The Federal Court judge quickly ordered the case back to the California Court where it started, noting that the judge in that court had already ruled that Eardley could not represent Spears.  Because Spears had been ruled legally incapable of managing her financial affairs (which is why she needed her father to serve as conservator), both judges ruled she could not legally hire Eardley.  In fact, her father’s attorney and her own court-appointed attorney also argued Britney did not want Eardley to represent her.

So why was Eardley back in court on the case last week?  He appeared before the California judge claiming that Britney was being treated like Soviet dissidents subject to forced labor, as described in the Nobel Prize winning novel “The Gulag Archipelago”.

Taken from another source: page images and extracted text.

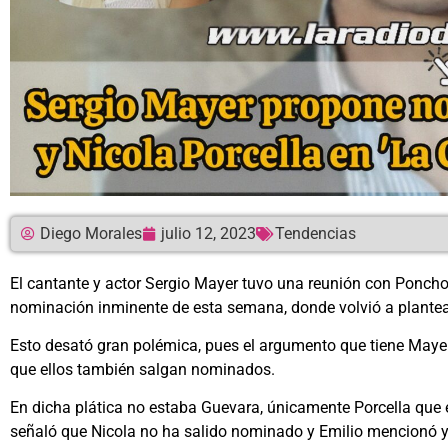
Diego Morales
julio 12, 2023
Tendencias
El cantante y actor Sergio Mayer tuvo una reunión con Poncho d
nominación inminente de esta semana, donde volvió a plantear
Esto desató gran polémica, pues el argumento que tiene Mayer
que ellos también salgan nominados.
En dicha plática no estaba Guevara, únicamente Porcella que 
señaló que Nicola no ha salido nominado y Emilio mencionó y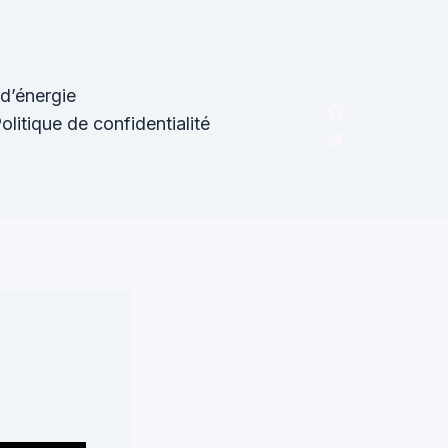
d’énergie
olitique de confidentialité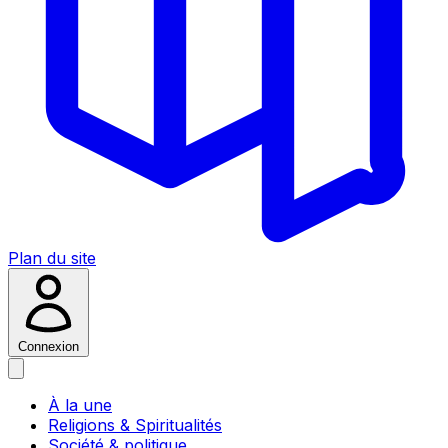
Plan du site
Connexion
À la une
Religions & Spiritualités
Société & politique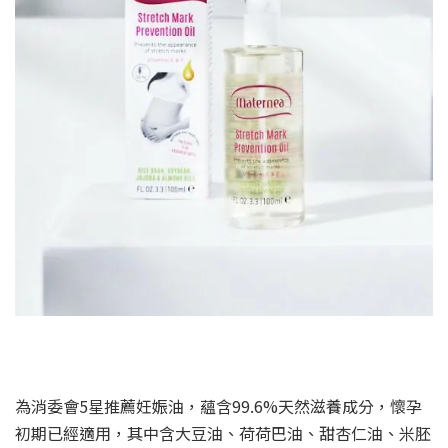
為消委會5星推薦妊娠油，蘊含99.6%天然滋養成分，懷孕
初期已經適用，其中含大豆油、荷荷巴油、甜杏仁油、米胚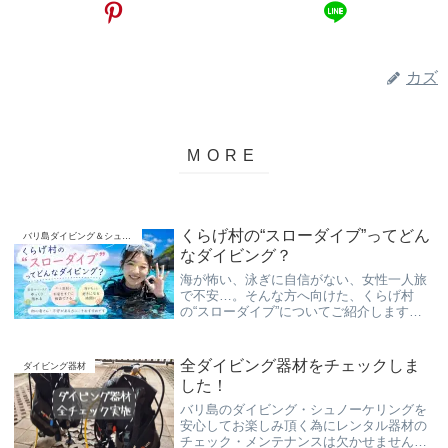
カズ
くらげ村の“スローダイブ”ってどん
バリ島ダイビング＆シュノーケリング
なダイビング？
海が怖い、泳ぎに自信がない、女性一人旅
で不安…。そんな方へ向けた、くらげ村
の“スローダイブ”についてご紹介します。
急がない・少人数・安心感を大切にした、
初心者さん向けのダイビングスタイルで
す。
全ダイビング器材をチェックしま
ダイビング器材
した！
バリ島のダイビング・シュノーケリングを
安心してお楽しみ頂く為にレンタル器材の
チェック・メンテナンスは欠かせません！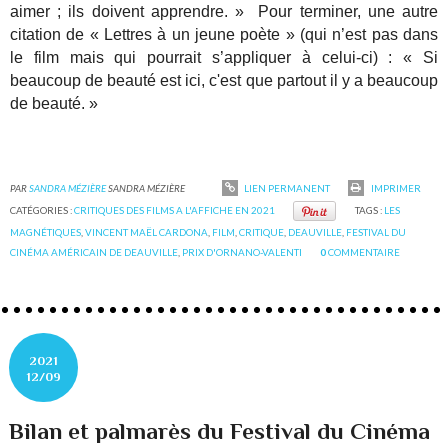
aimer ; ils doivent apprendre. »
Pour terminer, une autre
citation de « Lettres à un jeune poète » (qui n’est pas dans
le film mais qui pourrait s’appliquer à celui-ci) : « Si
beaucoup de beauté est ici, c'est que partout il y a beaucoup
de beauté. »
PAR
SANDRA MÉZIÈRE
SANDRA MÉZIÈRE
LIEN PERMANENT
IMPRIMER
CATÉGORIES :
CRITIQUES DES FILMS A L'AFFICHE EN 2021
TAGS :
LES
MAGNÉTIQUES
,
VINCENT MAËL CARDONA
,
FILM
,
CRITIQUE
,
DEAUVILLE
,
FESTIVAL DU
CINÉMA AMÉRICAIN DE DEAUVILLE
,
PRIX D'ORNANO-VALENTI
0
COMMENTAIRE
2021
12/09
Bilan et palmarès du Festival du Cinéma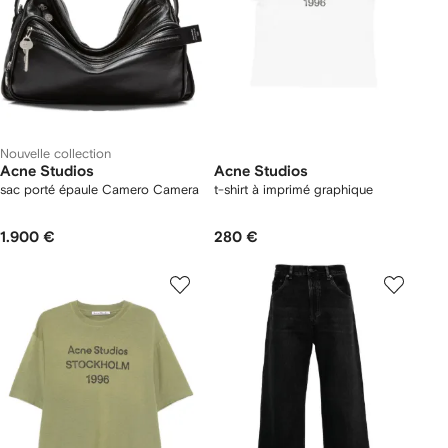
Nouvelle collection
Acne Studios
Acne Studios
sac porté épaule Camero Camera
t-shirt à imprimé graphique
1.900 €
280 €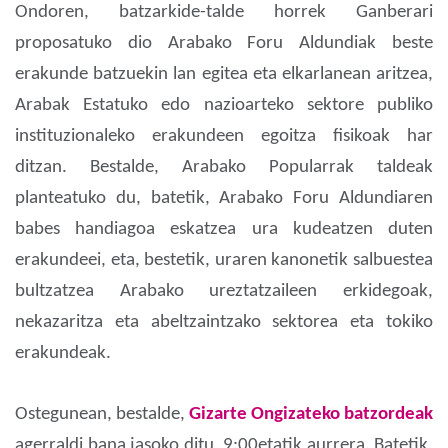
Ondoren, batzarkide-talde horrek Ganberari
proposatuko dio Arabako Foru Aldundiak beste
erakunde batzuekin lan egitea eta elkarlanean aritzea,
Arabak Estatuko edo nazioarteko sektore publiko
instituzionaleko erakundeen egoitza fisikoak har
ditzan. Bestalde, Arabako Popularrak taldeak
planteatuko du, batetik, Arabako Foru Aldundiaren
babes handiagoa eskatzea ura kudeatzen duten
erakundeei, eta, bestetik, uraren kanonetik salbuestea
bultzatzea Arabako ureztatzaileen erkidegoak,
nekazaritza eta abeltzaintzako sektorea eta tokiko
erakundeak.
Ostegunean, bestalde,
Gizarte Ongizateko batzordeak
agerraldi bana jasoko ditu, 9:00etatik aurrera. Batetik,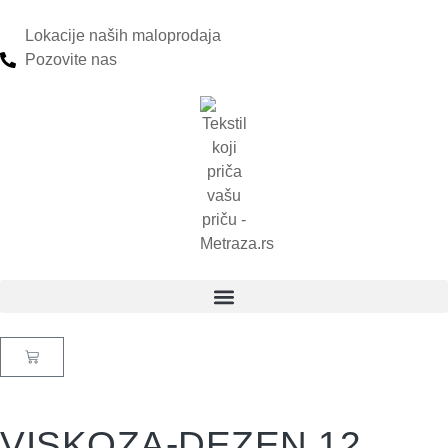
Lokacije naših maloprodaja
Pozovite nas
VISKOZA-DEZEN 12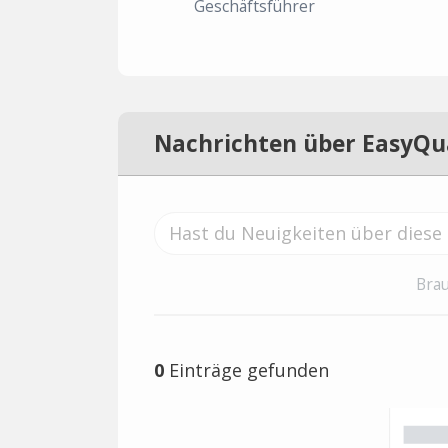
Geschäftsführer
Nachrichten über EasyQu
Brau
0
Einträge gefunden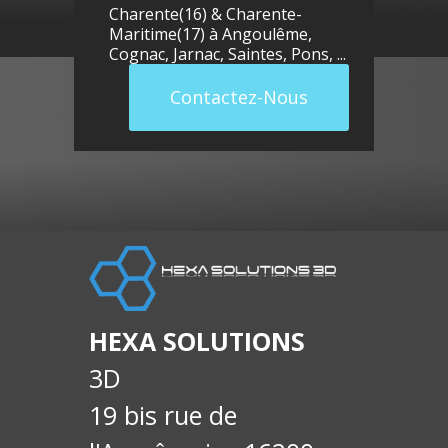
Charente(16) & Charente-
Maritime(17) à
Angoulême
,
Cognac
,
Jarnac
,
Saintes
,
Pons
, ...
Contactez-Nous
llue
E-
soci
HEXA SOLUTIONS
3D
19 bis rue de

According to the article, Eardley claims he wants nothing to do with the case.  He was ordered in January not to represent Britney and not to file anything on her behalf in court.  Yet, there he was, essentially arguing to the judge that Spears was a prisoner and a slave.  Eardley claims he did so simply because he wants the restraining order against him removed.

So Britney’s money had to be spent on even more legal fees, for another court hearing (the most recent in a long line of court hearings).  Had she done proper estate planning, and created a revocable living trust, then she could have selected someone she trusted to manage her financial affairs if she became unable to do so, without the need of court involvement.  If such a trust had been properly created and funded, along with power of attorney documents, then the family could have gotten her the help she clearly needed with minimal court involvement — and maybe even avoided the courts altogether.

It’s never too early to plan, and it’s never a good idea to think that estate planning and probate issues only matter to the elderly.